--- The records ---
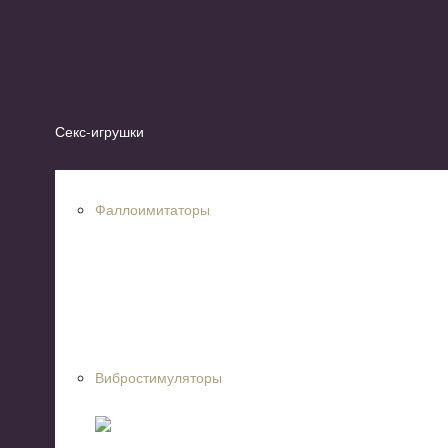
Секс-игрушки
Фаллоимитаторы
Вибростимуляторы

* * *

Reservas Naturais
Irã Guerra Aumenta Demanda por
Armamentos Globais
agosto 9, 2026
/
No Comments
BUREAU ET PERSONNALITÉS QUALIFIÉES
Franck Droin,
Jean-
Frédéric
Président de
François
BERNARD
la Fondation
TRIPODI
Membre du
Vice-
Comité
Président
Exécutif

--- About this task ---
Please write out, exactly as they appear above, only the lines in the stretch from the line with "Секс-игрушки" through the line with "Вибростимуляторы".

--- Exercise output ---
Секс-игрушки
Фаллоимитаторы
Вибростимуляторы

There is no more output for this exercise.